CH: When asked about the relationship between women and experimental literature, Alexandra Chasin responded by asking, “What about the relationship between people of color and experimental literature in the U.S.? What about representations of race and racial Others? Can we talk about that?” Since this sentiment was echoed by various of the previous “Five Questions” participants, and because it strikes me as true that discussions about race and representations of racial diversity tend to be underrepresented in the field of experimental literature, I think it’s important to pursue answers to those questions. What are your thoughts?

DB: I think all forms of otherness should be addressed in writing—groups othered by whatever dominant culture the writer is dealing with, as well as individuals who are simply too fucking strange to fit into that culture, for whatever reason. As writers we have to remember that we can never dispel another being’s otherness.
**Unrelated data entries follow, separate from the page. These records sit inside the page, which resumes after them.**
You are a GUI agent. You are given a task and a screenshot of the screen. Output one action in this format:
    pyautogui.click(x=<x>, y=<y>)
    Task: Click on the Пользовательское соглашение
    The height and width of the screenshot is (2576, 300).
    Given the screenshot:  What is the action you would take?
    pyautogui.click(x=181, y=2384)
In order to avoid that dreadful colonizing gaze of understanding, we need to honor the mystery of others. For writing to be alive it needs to look at what’s consciously or unconsciously occluded from the now. Transgression in art isn’t necessarily about finding a weird pocket of extremity. It’s about shedding light on what’s all around us that nobody dares look at. Though everything seems pretty extreme these days, like we’re entering a century of pure hysteria. . . .
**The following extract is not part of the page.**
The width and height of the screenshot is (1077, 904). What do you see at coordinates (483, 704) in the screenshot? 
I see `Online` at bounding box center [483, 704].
Higgs concludes the interview with a request for reading suggestions; Bellamy responds that "to name one person means you’re leaving out like 20 others." Yet she counts as important to her work constants like Bruce Boone, husband Kevin Killian, Kathy Acker and Eileen Myles; alongside David Buuck & Juliana Spahr, Ariana Reines, Stephanie Young, and specifically new chapbooks by Tyrone Williams and Dana Ward (we concur, read Typing Wild Speech, if you can get a copy!). But it is from a blogging position that she's able to “[queer] that space between private and public":

I’ve always been interested in the disenfranchised in writing, and my project of writing from the position of a woman whining on a blog about being dumped by some guy—even a Buddhist teacher—is about as disenfranchised as you can get. If you look at the hierarchy of experimental writing, at the top you have maybe Ben Marcus, and at the bottom you have me grubbing around on Belladodie. I was committed to exploring that position of utter weakness, valuelessness—but without the brazenness and brilliance of other women bloggers, I wouldn’t have had the strength to push on.